These three stories are finally the same story, but each one represents a different stage in my awareness of what it is about. I don’t claim to have solved any problems. I am merely suggesting that a moment came when it no longer frightened me to look at what had happened. If words followed, it was only because I had no choice but to accept them, to take them upon myself and go where they wanted me to go. But that does not necessarily make the words important. I have been struggling to say goodbye to something for a long time now, and this struggle is all that really matters. The story is not in the words; it’s in the struggle.
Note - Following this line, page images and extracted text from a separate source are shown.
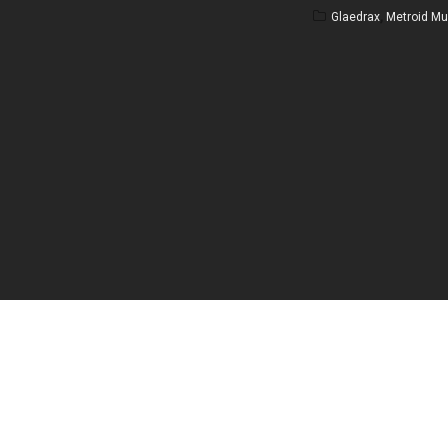
Glaedrax
,
Metroid Mul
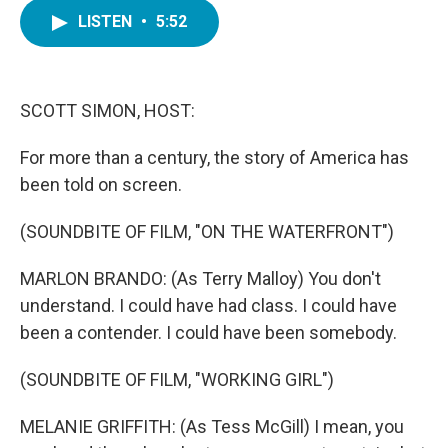
c
i
n
a
e
t
k
i
LISTEN
•
5:52
b
t
e
l
o
e
d
o
r
I
k
n
SCOTT SIMON, HOST:
For more than a century, the story of America has
been told on screen.
(SOUNDBITE OF FILM, "ON THE WATERFRONT")
MARLON BRANDO: (As Terry Malloy) You don't
understand. I could have had class. I could have
been a contender. I could have been somebody.
(SOUNDBITE OF FILM, "WORKING GIRL")
MELANIE GRIFFITH: (As Tess McGill) I mean, you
One night, I found myself in a bar near the Place Pigalle.
Found is
the term I wish to use, for I have no idea of how I got there, no memory of entering the place at all. It was one of those clip joints that are common in the neighborhood: six or eight girls at the bar, the chance to sit at a table with one of them and buy an exorbitantly priced bottle of champagne, and then, if one is so inclined, the possibility of coming to a certain financial agreement and retiring to the privacy of a room in the hotel next door. The scene begins for me as I’m sitting at one of the tables with a girl, just having received the bucket of champagne. The girl was Tahitian, I remember, and she was beautiful: no more than nineteen or twenty, very small, and wearing a dress of white netting with nothing underneath, a crisscross of cables over her smooth brown skin. The effect was superbly erotic. I remember her round breasts visible in the diamondshaped openings, the overwhelming softness of her neck when I leaned over and kissed it. She told me her name, but I insisted on calling her Fayaway, telling her that she was an exile from Typee and that I was Herman Melville, an American sailor who had come all the way from New York to rescue her. She hadn’t the vaguest idea of what I was talking about, but she continued to smile, no doubt thinking me crazy as I rambled on in my sputtering French, unperturbed, laughing when I laughed, allowing me to kiss her wherever I liked.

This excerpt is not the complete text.